Stored records
########

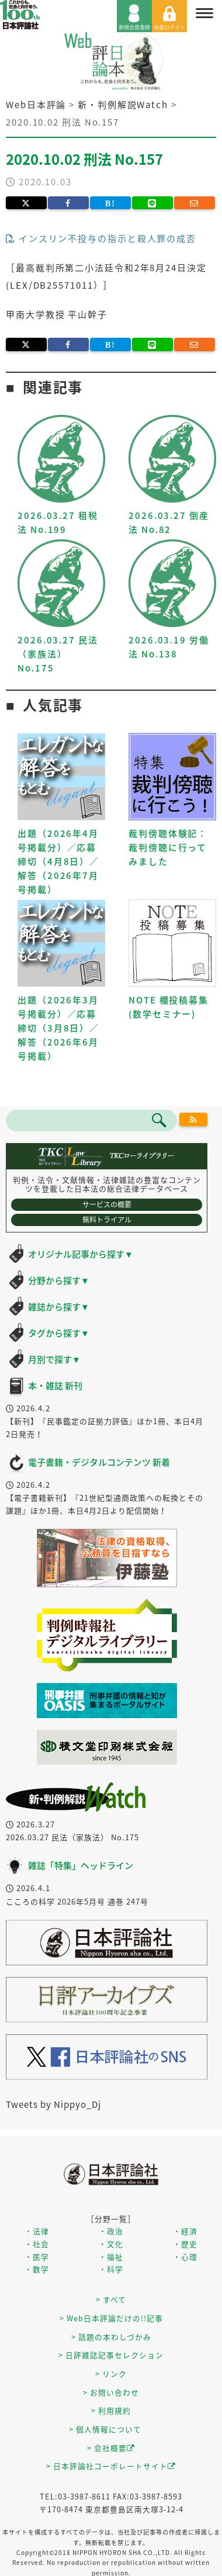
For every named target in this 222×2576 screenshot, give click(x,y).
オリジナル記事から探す (80, 1254)
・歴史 (185, 2243)
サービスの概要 (106, 1204)
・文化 (111, 2243)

########

*Exercise*.
Restate the entries word for word, though any image they contain should not appear.

*The answer*.
For every named target in this 222×2576 screenshot, give click(x,y).
オリジナル記事から探す (80, 1254)
・歴史 (185, 2243)
サービスの概要 (106, 1204)
・文化 (111, 2243)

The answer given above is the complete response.